Every line from the opening of the records to the line with "access, ensuring a" should be restated exactly, with both ends included and the pictures left out.

*** STORED DATA Section Begins ***

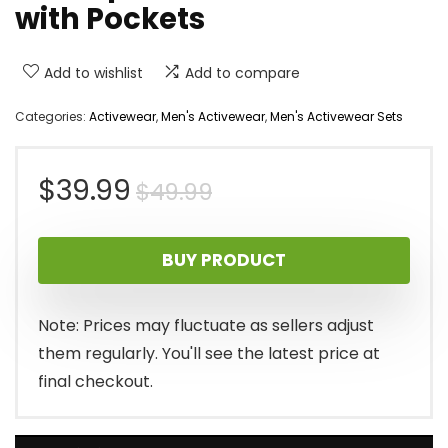
with Pockets
Add to wishlist
Add to compare
Categories:
Activewear
,
Men's Activewear
,
Men's Activewear Sets
Original
Current
$
39.99
$
49.99
price
price
BUY PRODUCT
was:
is:
$49.99.
$39.99.
Note: Prices may fluctuate as sellers adjust
them regularly. You'll see the latest price at
final checkout.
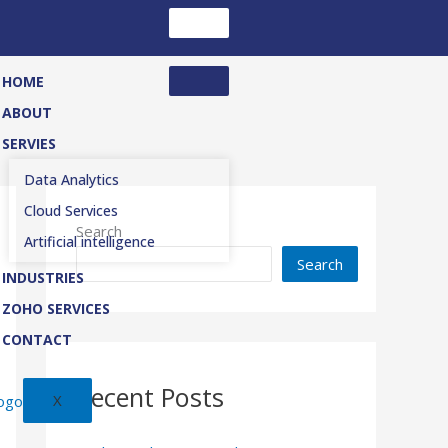
HOME
ABOUT
SERVIES
Data Analytics
Cloud Services
Search
Artificial intelligence
Search
INDUSTRIES
ZOHO SERVICES
CONTACT
Recent Posts
X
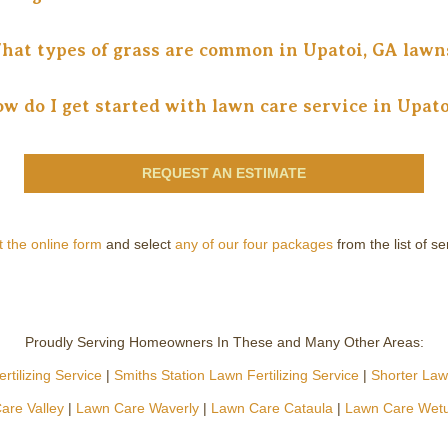
hat types of grass are common in Upatoi, GA lawn
w do I get started with lawn care service in Upato
REQUEST AN ESTIMATE
ut the online form
and select
any of our four packages
from the list of s
Proudly Serving Homeowners In These and Many Other Areas:
tilizing Service
|
Smiths Station Lawn Fertilizing Service
|
Shorter Lawn
are Valley
|
Lawn Care Waverly
|
Lawn Care Cataula
|
Lawn Care Wet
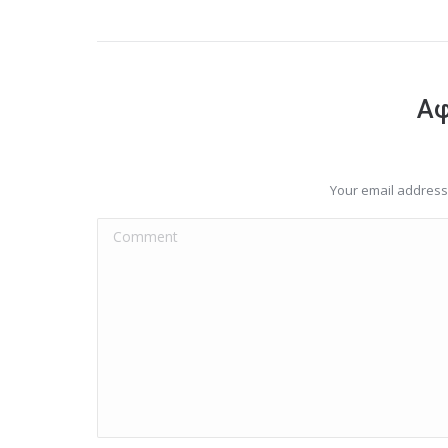
Αφ
Your email address 
Comment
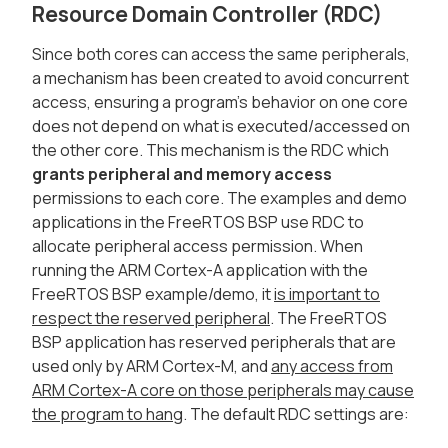
Resource Domain Controller (RDC)
Since both cores can access the same peripherals,
a mechanism has been created to avoid concurrent
access, ensuring a program's behavior on one core
does not depend on what is executed/accessed on
the other core. This mechanism is the RDC which
grants peripheral and memory access
permissions to each core. The examples and demo
applications in the FreeRTOS BSP use RDC to
allocate peripheral access permission. When
running the ARM Cortex-A application with the
FreeRTOS BSP example/demo, it
is important to
respect the reserved peripheral
. The FreeRTOS
BSP application has reserved peripherals that are
used only by ARM Cortex-M, and
any access from
ARM Cortex-A core on those peripherals may cause
the program to hang
. The default RDC settings are:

*** STORED DATA Section Ends ***

**SOLUTION FOR THIS PROBLEM**
with Pockets
Add to wishlist
Add to compare
Categories:
Activewear
,
Men's Activewear
,
Men's Activewear Sets
Original
Current
$
39.99
$
49.99
price
price
BUY PRODUCT
was:
is:
$49.99.
$39.99.
Note: Prices may fluctuate as sellers adjust
them regularly. You'll see the latest price at
final checkout.
HOME
ABOUT
SERVIES
Data Analytics
Cloud Services
Search
Artificial intelligence
Search
INDUSTRIES
ZOHO SERVICES
CONTACT
Recent Posts
X
hat types of grass are common in Upatoi, GA lawn
w do I get started with lawn care service in Upato
REQUEST AN ESTIMATE
ut the online form
and select
any of our four packages
from the list of s
Proudly Serving Homeowners In These and Many Other Areas:
tilizing Service
|
Smiths Station Lawn Fertilizing Service
|
Shorter Lawn
are Valley
|
Lawn Care Waverly
|
Lawn Care Cataula
|
Lawn Care Wet
Αφ
Your email address 
Comment
Resource Domain Controller (RDC)
Since both cores can access the same peripherals,
a mechanism has been created to avoid concurrent
access, ensuring a program's behavior on one core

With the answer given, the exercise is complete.